I have been a political cartoonist my whole adult life, and I believe what I do is important. Satirical cartoons weave together humour and weird kinds of sympathetic magic to damage, and thereby try to curb the excesses of, powerful people through caricature and mockery, by means of metaphor and symbols: things signifying things other than themselves; allegories and allusions; tropes, if you like. They also require a lot of deniable ambiguity, because they undermine power by laughing at it, and power has a huge armoury of weapons with which to answer back.
Nonetheless, instead of the rather pompous definition of satire as “puncturing pomposity”, I’ve always preferred the punchline of the great joke where a son comes home from work complaining to his mother about his new boss. She replies, with the wisdom of mothers: “If he’s so special, how come he shits and he’s going to die?”
In other words, it’s my job to remind the powerful of their metabolising mortality, which they share with the rest of us. But all those layers of ambiguity and diverse interpretation mean cartoons can be hazardous and potentially deadly, at both ends. So, because satire should only ever punch upwards and never kick downwards, years ago I drew up this simple set of rules for myself.

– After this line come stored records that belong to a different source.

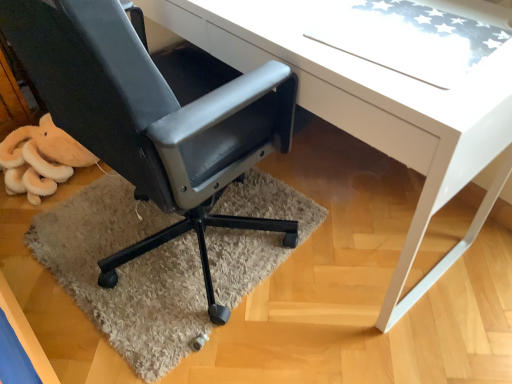 What do you see at coordinates (155, 115) in the screenshot?
I see `matte black office chair at lower left` at bounding box center [155, 115].

The width and height of the screenshot is (512, 384). In order to click on matte black office chair at lower left in this screenshot , I will do `click(155, 115)`.

From the image's perspective, is matte black office chair at lower left located above beige shaggy rug at lower left?

Yes, from the image's perspective, matte black office chair at lower left is on top of beige shaggy rug at lower left.

Does point (132, 179) come in front of point (208, 325)?

Yes, point (132, 179) is closer to viewer.

Is matte black office chair at lower left in contact with beige shaggy rug at lower left?

No, matte black office chair at lower left is not touching beige shaggy rug at lower left.

Is white glossy desk at center placed right next to matte black office chair at lower left?

No, white glossy desk at center is not in contact with matte black office chair at lower left.

What's the angular difference between white glossy desk at center and matte black office chair at lower left's facing directions?

They differ by 180 degrees in their facing directions.

Is white glossy desk at center positioned behind matte black office chair at lower left?

That is True.

From a real-world perspective, which is physically above, white glossy desk at center or matte black office chair at lower left?

matte black office chair at lower left.

Considering the relative sizes of white glossy desk at center and beige shaggy rug at lower left in the image provided, is white glossy desk at center thinner than beige shaggy rug at lower left?

Yes, white glossy desk at center is thinner than beige shaggy rug at lower left.

Is white glossy desk at center oriented away from beige shaggy rug at lower left?

No.

Between white glossy desk at center and beige shaggy rug at lower left, which one has larger size?

white glossy desk at center.

How far apart are white glossy desk at center and beige shaggy rug at lower left?

white glossy desk at center is 26.46 inches away from beige shaggy rug at lower left.

From the image's perspective, which one is positioned higher, matte black office chair at lower left or white glossy desk at center?

white glossy desk at center appears higher in the image.

Is matte black office chair at lower left turned away from white glossy desk at center?

Yes, matte black office chair at lower left's orientation is away from white glossy desk at center.

This screenshot has width=512, height=384. Identify the location of desk to the right of matte black office chair at lower left. (370, 110).

Is beige shaggy rug at lower left next to white glossy desk at center and touching it?

No, beige shaggy rug at lower left is not beside white glossy desk at center.

Locate an element on the screen. desk above the beige shaggy rug at lower left (from a real-world perspective) is located at coordinates (370, 110).

Considering the positions of objects beige shaggy rug at lower left and white glossy desk at center in the image provided, who is more to the right, beige shaggy rug at lower left or white glossy desk at center?

white glossy desk at center is more to the right.

Does point (85, 211) come behind point (329, 113)?

Yes, point (85, 211) is farther from viewer.

Relative to matte black office chair at lower left, is beige shaggy rug at lower left in front or behind?

beige shaggy rug at lower left is behind matte black office chair at lower left.

Which point is more distant from viewer, [227,289] or [129,77]?

The point [227,289] is farther.

From the image's perspective, is beige shaggy rug at lower left over matte black office chair at lower left?

No, from the image's perspective, beige shaggy rug at lower left is not above matte black office chair at lower left.

Identify the location of chair above the beige shaggy rug at lower left (from the image's perspective). (155, 115).

Find the location of `desk below the matte black office chair at lower left (from a real-world perspective)`. desk below the matte black office chair at lower left (from a real-world perspective) is located at coordinates (370, 110).

From the image, which object appears to be farther from matte black office chair at lower left, white glossy desk at center or beige shaggy rug at lower left?

beige shaggy rug at lower left lies further to matte black office chair at lower left than the other object.

From the image, which object appears to be nearer to white glossy desk at center, beige shaggy rug at lower left or matte black office chair at lower left?

matte black office chair at lower left lies closer to white glossy desk at center than the other object.

From the image, which object appears to be farther from beige shaggy rug at lower left, white glossy desk at center or matte black office chair at lower left?

Among the two, white glossy desk at center is located further to beige shaggy rug at lower left.

Estimate the real-world distances between objects in this image. Which object is further from beige shaggy rug at lower left, matte black office chair at lower left or white glossy desk at center?

Among the two, white glossy desk at center is located further to beige shaggy rug at lower left.

When comparing their distances from white glossy desk at center, does matte black office chair at lower left or beige shaggy rug at lower left seem further?

Among the two, beige shaggy rug at lower left is located further to white glossy desk at center.

Estimate the real-world distances between objects in this image. Which object is closer to matte black office chair at lower left, beige shaggy rug at lower left or white glossy desk at center?

The object closer to matte black office chair at lower left is white glossy desk at center.

This screenshot has height=384, width=512. In order to click on desk positioned between matte black office chair at lower left and beige shaggy rug at lower left from near to far in this screenshot , I will do `click(370, 110)`.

I should never attack anyone less powerful than me.
I should never attack people for what they are – their ethnicity, gender or sexuality – only for what they think and do.

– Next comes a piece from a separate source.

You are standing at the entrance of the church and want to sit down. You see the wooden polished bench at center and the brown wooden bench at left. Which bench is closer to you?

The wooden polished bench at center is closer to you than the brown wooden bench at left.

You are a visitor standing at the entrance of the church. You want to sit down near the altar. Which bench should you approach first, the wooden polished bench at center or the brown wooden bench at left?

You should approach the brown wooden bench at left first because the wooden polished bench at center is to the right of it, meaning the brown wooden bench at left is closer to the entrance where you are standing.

And should I ever offend anyone I hadn’t targeted, I would always apologise.
At the end of April, I drew a cartoon, part of which included a depiction of the former BBC chairman Richard Sharp as a typical employee after being sacked, carrying out their possessions in a cardboard box. After the cartoon was published on the Guardian’s website, another wholly plausible description was posted on Twitter by Dr Dave Rich of the Community Security Trust, describing it as brimming with vicious antisemitic tropes
You can read my account of what I thought I’d drawn on my website, written within hours of Rich’s initial tweet. In the same piece I apologised unconditionally and took full responsibility for the enormous hurt and upset I had unintentionally caused. But how could both things be true? I had drawn an antisemitic cartoon, yet I had not been aware I was doing so.
Having unwittingly broken my first two rules, I had quickly acted on my third. But soon this no longer mattered. Intentionality became irrelevant. I could now only see what Rich and thousands of others saw, and saw it for what it was. I was now consumed with deep, devouring shame. That coming Friday, I was due to draw a cartoon covering the coronation, but by this stage I had long since lost all sense of moral authority or even agency to draw anything or judge anyone, and two days after the Sharp cartoon was published I asked for time off.

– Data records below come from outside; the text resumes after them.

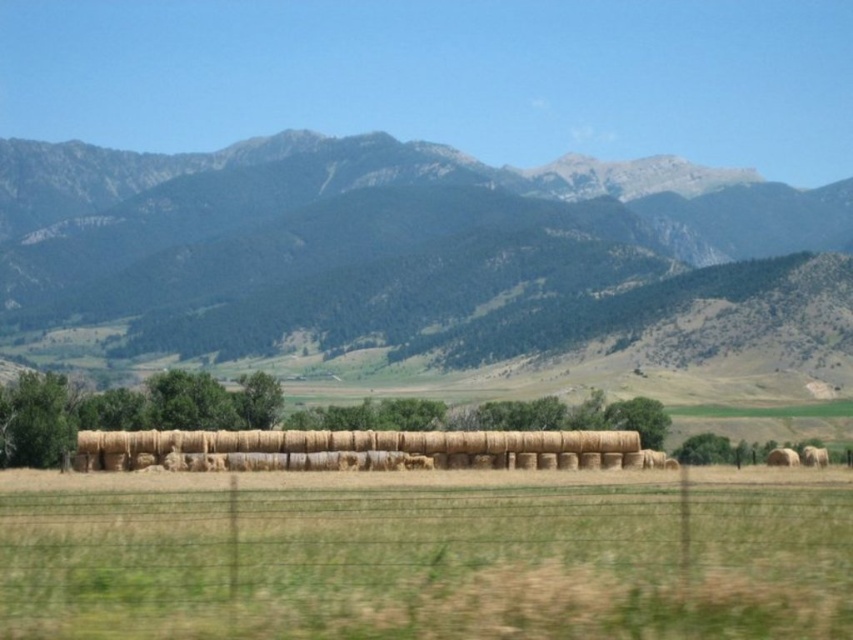 You are standing at the center of the field with rows of hay bales. You see a point marked at coordinate (416, 262). What is the location of this point relative to the green textured mountain range at upper center?

The point at (416, 262) marks the green textured mountain range at upper center, so it is located exactly at that coordinate.

You are a farmer planning to transport the brown straw bales at center and golden straw bales at center using a truck that can carry items up to 2 meters in width. Which of the two straw bales can fit through the truck without needing to be repositioned?

The golden straw bales at center can fit through the truck since their width is smaller than the brown straw bales at center, and the truck can accommodate items up to 2 meters in width.

You are standing in the middle of the field and see the green textured mountain range at upper center. If you want to take a photo that includes both the hay bales and the mountain range in the background, will the mountain range be in focus if your camera has a depth of field that can cover 100 meters?

The green textured mountain range at upper center is 101.25 meters away from the camera. Since the camera can only cover 100 meters depth of field, the mountain range will be slightly out of focus.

All of this matters so much because this mistake – though “car crash” comes closest in my mind to describe the jagged intermeshing of accident, chaos, loss of control, damage and huge hurt to blameless bystanders – happened within a context I’m very conscious of.
Since that Saturday, I keep remembering my late colleague Simon Hoggart’s story about travelling out of London with Alan Coren to record an episode of the News Quiz; how when they boarded the train Coren, who was Jewish, went into a kind of psychic shock. He’d been triggered, somewhere in his subconscious, by the role trains played in transporting millions of European Jews to their murder.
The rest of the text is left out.